Forbes recently published a list of “5 Ways to Build a Powerful Personal Brand.” It’s the type of self-help article that routinely shows up across the internet. The list included tips such as “Understand your value.” Keiko accepts that she’s a “well-functioning part of the store” that is “second to none in terms of never being late or taking days off.” The article goes on to argue that it’s important to “understand how much your value is worth.” Keiko finds that her “hourly pay covered the basic requirement to condition [her] body so it was fit to take to work.” The connections can go on.
This is perhaps Murata at her most subversive. Labor in the first-world archipelago has more or less bifurcated into either precarious office work or precarious service work. While the digital marketer can embark on a personal branding journey, what is left for the cashier or barista in an age of zero-hour contracts and gig work?
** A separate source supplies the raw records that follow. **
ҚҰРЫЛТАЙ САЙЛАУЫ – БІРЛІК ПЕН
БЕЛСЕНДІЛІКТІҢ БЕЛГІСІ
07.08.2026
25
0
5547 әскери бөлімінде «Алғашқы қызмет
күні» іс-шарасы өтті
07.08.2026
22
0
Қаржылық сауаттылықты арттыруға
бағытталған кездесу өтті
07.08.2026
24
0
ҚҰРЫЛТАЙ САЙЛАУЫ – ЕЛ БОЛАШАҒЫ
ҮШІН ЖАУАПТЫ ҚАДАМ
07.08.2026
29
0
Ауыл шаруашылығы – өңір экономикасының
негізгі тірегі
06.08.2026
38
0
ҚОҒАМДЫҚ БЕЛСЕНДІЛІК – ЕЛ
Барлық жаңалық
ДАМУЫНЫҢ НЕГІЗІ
The answer comes from another aspect of branding: the store brand.
Creating a personal brand usually involves taking inspiration from the gleaming rows of name brands. It’s worth remembering that in every store, alongside the bottles of Tylenol or rolls of Charmin, there are the cheaper equivalents that forsake the individuality of brand stories for the homogeneity of the national store. These are the store brands.
Keiko does this effortlessly. She forsakes the idiosyncrasy of the personal brand for the ready-made brand of the store. She internalizes this to an astonishing degree. Realizing that she only eats meals from Smile Mart, she reflects, “When I think that my body is entirely made up of food from this store, I feel like I’m as much a part of the store as the magazine racks or the coffee machine.”
Much of the latter half of the book does not concern itself with this kind of store-brand personal branding. Instead it revolves around her interactions with Shiraha, an incel-like character who is ultimately fired from Smile Mart for being a terrible employee. He later moves into Keiko’s squalid apartment and the two pretend to have a relationship to placate their respective friends and family. He sits in the bathtub with the futon, fiddling away on his cell phone. She treats him like a pet.
But the store is always there, looming over Keiko’s consciousness.
“More than a person, I’m a convenience store worker,” she realizes. “Even if that means I’m abnormal and can’t make a living and drop down dead, I can’t escape that fact. My very cells exist for the convenience store.”
This is personal branding for the precariat. A good worker shows up without taking a break, without missing a beat, without a sense of self. The worker is the brand. The brand is the store.